Partie 1
Voyage au pays des cerveaux droits
Chapitre 1
Deux systèmes de pensée qui s’opposent ou se complètent ?
Êtes-vous gaucher, gaucher contrarié, droitier, ambidextre ? La réponse est simple. Mais saviez-vous que vous pouvez être plutôt « cerveau gauche », « cerveau droit », « cerveau droit contrarié » ou faire un usage assez équilibré entre vos deux hémisphères ? Si vous ne vous êtes jamais posé la question, c’est probablement que, pour vous, ces notions sont soit floues, soit ne vous parlent pas du tout. Et pourtant, elles sont importantes, surtout si vous êtes « cerveau droit ». Pour mieux comprendre, il faut se référer aux travaux de Roger W. Sperry. Ce neurophysiologiste américain a reçu en 1981 le prix Nobel de médecine pour ses découvertes sur le cerveau. Il a fait ressortir des modes de fonctionnement différents suivant les hémisphères : l’hémisphère gauche fonctionnant de manière analytique, logique et séquentielle (mesuré par le QI) ; le cerveau droit de manière plutôt intuitive et globale (mesuré par le QE) – on le dit analogique, empirique et intuitif.

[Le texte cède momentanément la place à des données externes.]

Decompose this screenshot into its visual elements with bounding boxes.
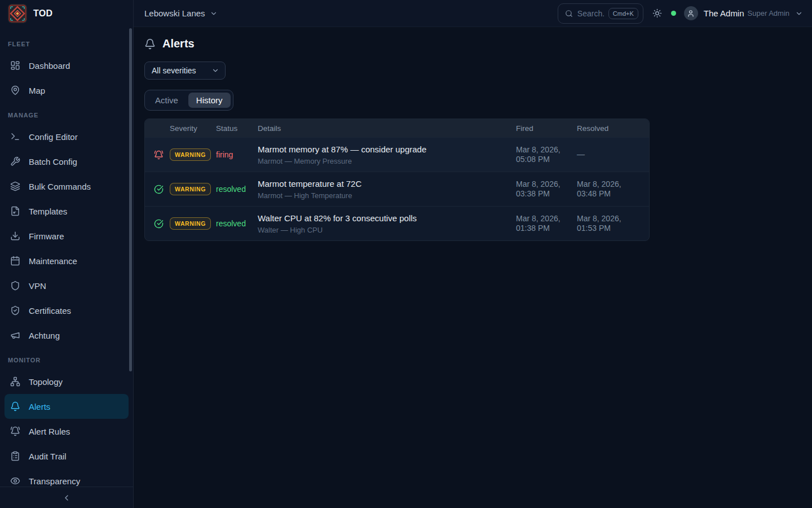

Côté cerveau, êtes-vous plutôt hémisphère droit ou gauche ?
Cette vision schématique du fonctionnement du cerveau en deux hémisphères bien distincts (même si les recherches actuelles montrent que la réalité est plus complexe, qu’il existe de nombreuses connexions et interactions entre les deux) permet de différencier deux fonctionnements très différents qui correspondent à la réalité sur le terrain. Peut-être un peu simpliste, elle a le mérite de faire comprendre pourquoi certaines personnes se sentent si différentes des autres, tant dans leur personnalité que dans leurs agissements.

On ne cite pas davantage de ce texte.